Bouveresse, who, earlier this year, curated a historical show
of women in the seventies who photographed other women for the Arles
photo festival, in which Heyman’s work was included, encountered
“Growing up Female” by chance. She was doing research at the Mana
Contemporary art center in New Jersey, which houses many photographic
archives, when she came upon a box that contained Heyman’s work. The
photographer, who died in 2013, at the age of seventy, never replicated
the initial success of “Growing up Female.” Between 1974 and 1981, she
was part of the prestigious photographers’ co-operative Magnum, but
after she left it, and with feminist photography losing its cultural
urgency as the eighties drew to an end, her work gradually sank into
obscurity. Bouveresse, however, was struck by the force of the pictures
she encountered, and by their still-fresh depiction of women’s lives,
caught between self-expression and the circumscribed, structurally
determined roles they are often, even today, relegated to. She was also
impressed by the arresting combination of written text and images that
make up the book. Some of the included utterances were the
photographer’s own, and some were solicited from her friends and
acquaintances. According to Bouveresse, this blurriness of authorship
was intentional—making a particular personal experience into one that
many women could identify with and claim, to greater collective impact.
Heyman’s
images are specific to a distinct place and time—the America of the
late sixties and early seventies, roiled by the feminist revolution and
other protest movements, yet caught in the grip of earlier, more
conservative ideologies. In other ways, however, these humanistic photos
still feel relevant to our time. In several images, each taken in a
different location and context, a woman is seen with her legs spread
open. A stripper, her head and face obscured and her genitalia agape,
performs a dance for a row of silent, gazing men; a new mother, her legs
tented wide under surgical fabric, gives birth. (“At first I didn’t
want my husband in the delivery room because I didn’t want him to see me
that exposed. And I was afraid he would never want to make love with me
again,” the accompanying text says.) Heyman herself is represented,
too: “Nothing ever made me feel more like
a sex object than going through an abortion alone,” she writes, the
text hovering above an image of the dark triangle of her own legs,
between which a doctor stands, performing the newly legal procedure.
Women,
Heyman showed, are always at risk of being seen as an
abstraction—something less than fully human. In such a context,
photography itself becomes a feminist act. In the act of composing these
images, some of which dealt with private, taboo moments that had
rarely, if ever, figured in the world of fine photography, Heyman
reclaimed not just her own humanity but that of her subjects’ as well.
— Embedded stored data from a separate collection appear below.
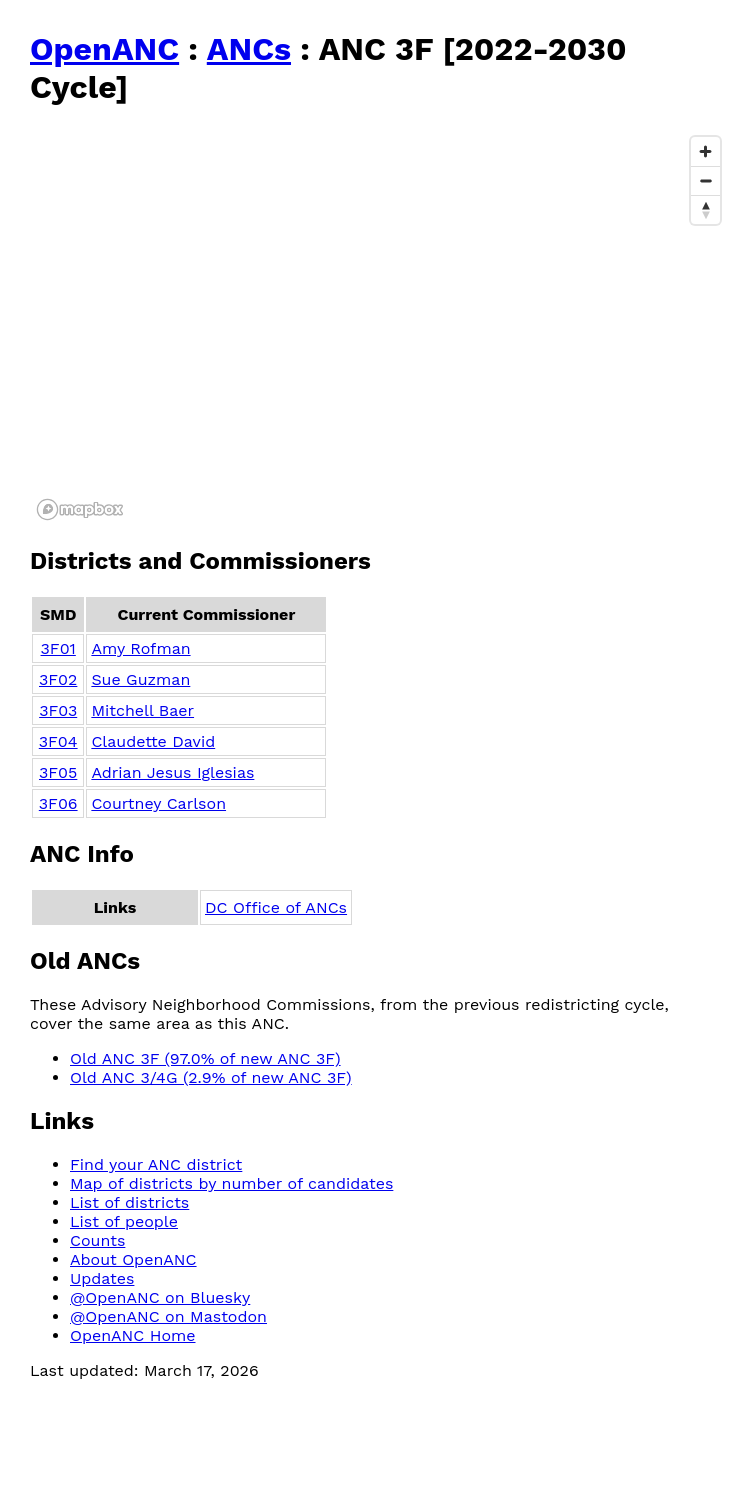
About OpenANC (133, 1259)
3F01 (58, 648)
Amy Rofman (140, 648)
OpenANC (104, 49)
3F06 (58, 803)
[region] (380, 327)
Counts (97, 1240)
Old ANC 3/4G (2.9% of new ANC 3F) (211, 1077)
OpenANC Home (133, 1335)
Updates (102, 1278)
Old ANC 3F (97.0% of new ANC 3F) (205, 1058)
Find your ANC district (156, 1164)
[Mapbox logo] (80, 509)
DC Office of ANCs (276, 907)
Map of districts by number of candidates (231, 1183)
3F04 (58, 741)
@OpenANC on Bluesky (160, 1297)
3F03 (58, 710)
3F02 (58, 679)
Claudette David (153, 741)
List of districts (129, 1202)
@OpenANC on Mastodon (168, 1316)
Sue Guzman (140, 679)
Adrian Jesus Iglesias (172, 772)
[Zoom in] (705, 151)
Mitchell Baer (142, 710)
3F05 (58, 772)
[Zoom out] (705, 180)
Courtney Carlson (158, 803)
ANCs (249, 49)
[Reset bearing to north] (705, 209)
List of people (124, 1221)
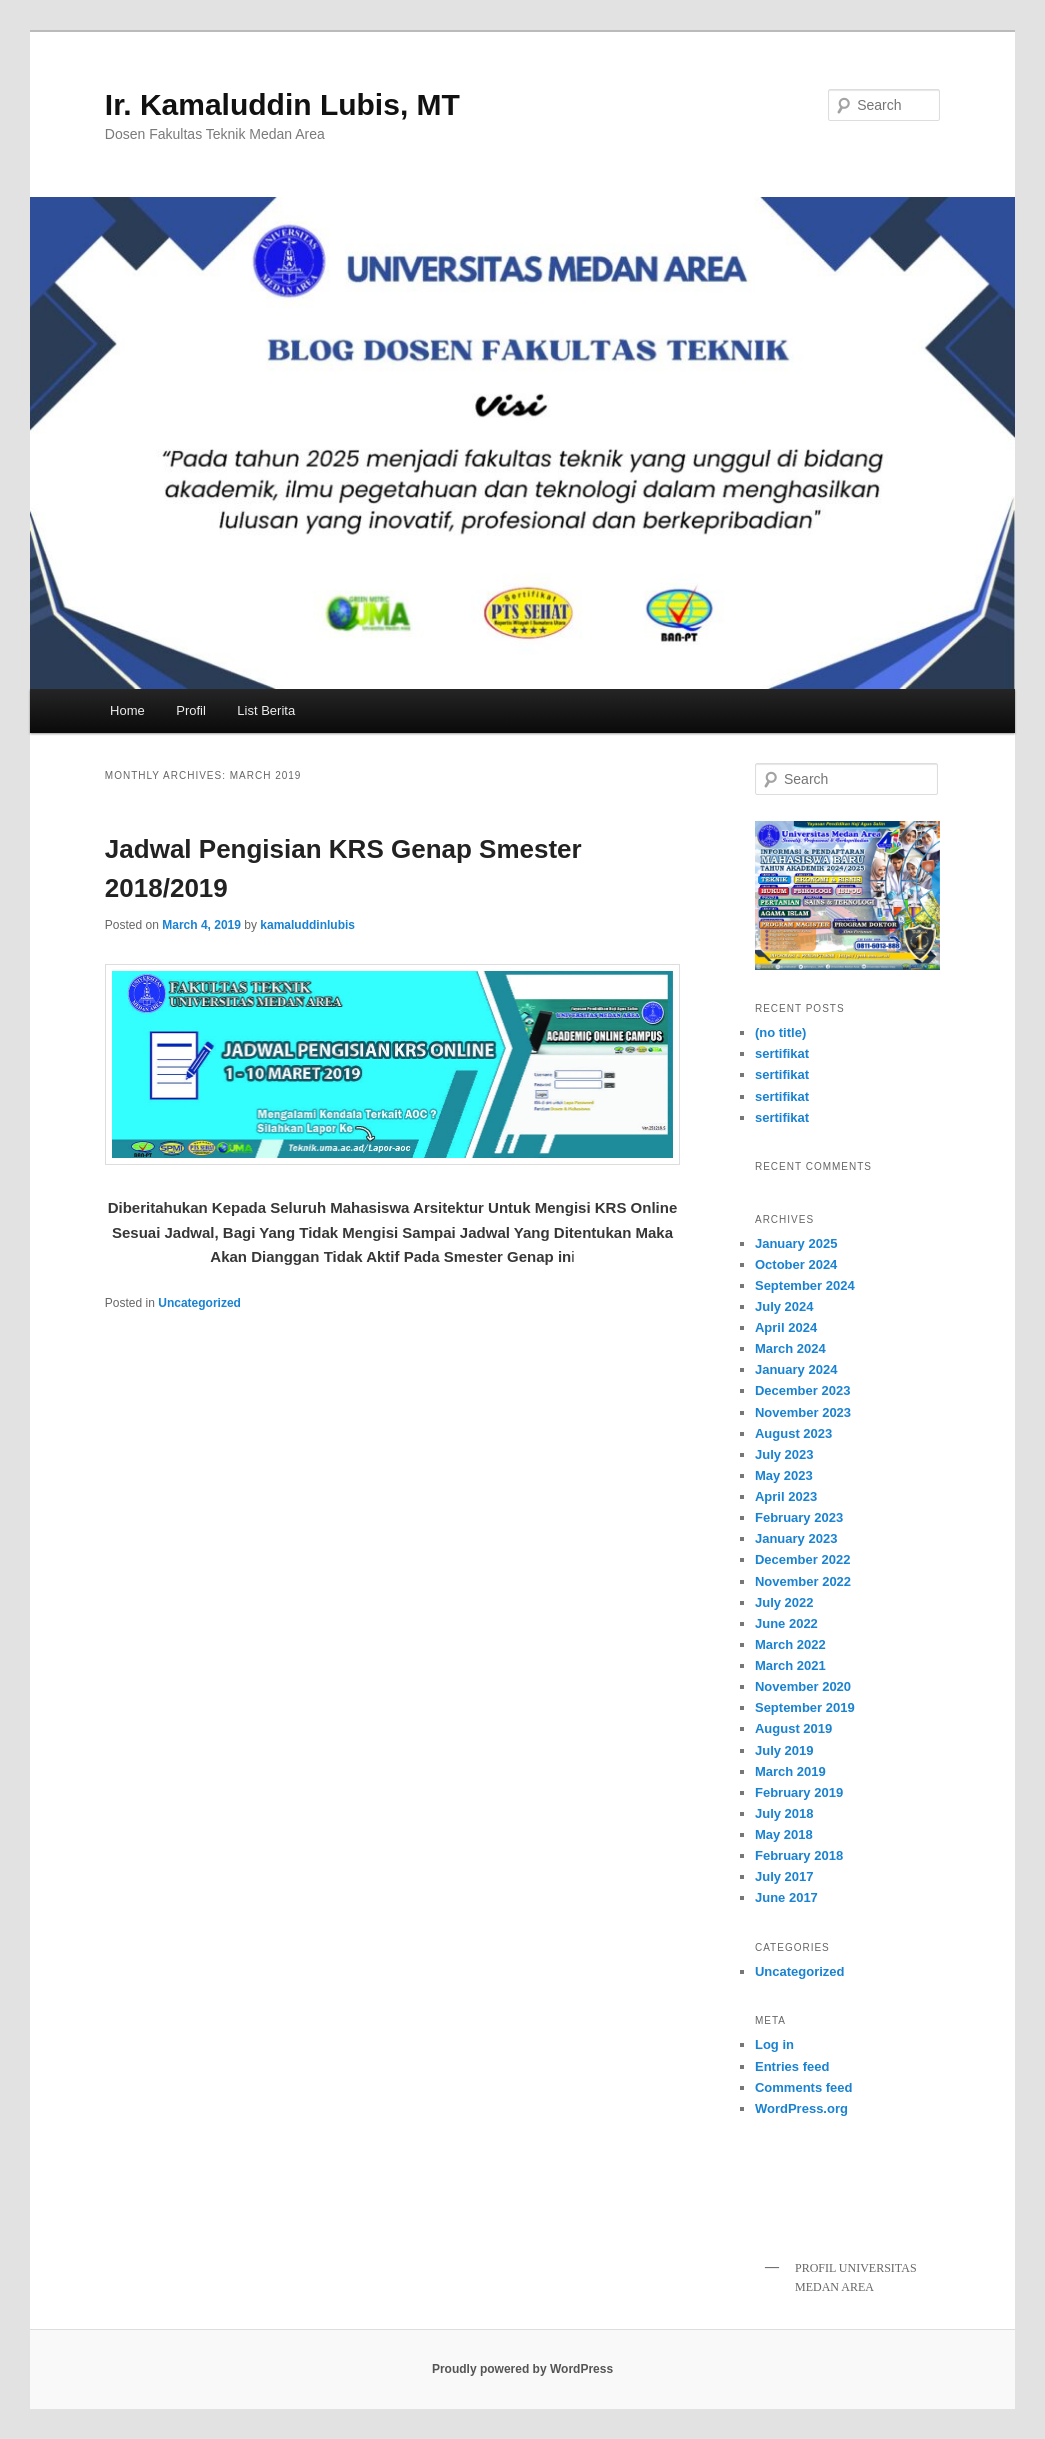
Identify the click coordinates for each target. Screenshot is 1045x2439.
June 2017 (786, 1897)
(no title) (780, 1032)
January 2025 (796, 1243)
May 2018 (784, 1834)
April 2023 (786, 1496)
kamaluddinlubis (307, 925)
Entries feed (792, 2066)
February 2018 (799, 1855)
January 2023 (796, 1538)
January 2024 (796, 1369)
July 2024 (784, 1306)
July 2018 (784, 1813)
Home (127, 710)
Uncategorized (199, 1303)
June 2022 (786, 1623)
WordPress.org (801, 2108)
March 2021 (790, 1665)
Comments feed (804, 2087)
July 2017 (784, 1876)
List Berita (266, 710)
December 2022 (802, 1559)
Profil (191, 710)
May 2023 (784, 1475)
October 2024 (796, 1264)
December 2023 (802, 1390)
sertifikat (782, 1053)
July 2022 (784, 1602)
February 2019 (799, 1792)
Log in (774, 2044)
In one image, a woman lies on her back, naked from the waist down, save
for her socks, interacting genially with a group of fellow-women, who
crowd encouragingly around her. “In a woman’s gynecological self-help
group I got to know my body—and myself—better,” the text on the page
opposite the photo reads. “Have you ever looked at your own cervix?” If a
woman is exposed here, it is peaceably, unashamedly, painlessly, for
her own education and that of other women. Looking at this image, it
occurred to me that the book’s title might have meaning beyond the
merely biological. To grow up female is not just to develop in a woman’s
body over time but also to emerge into a greater, less embarrassed,
less hidden, and more present understanding of what being a woman means,
as complicated and contradictory as that meaning might be.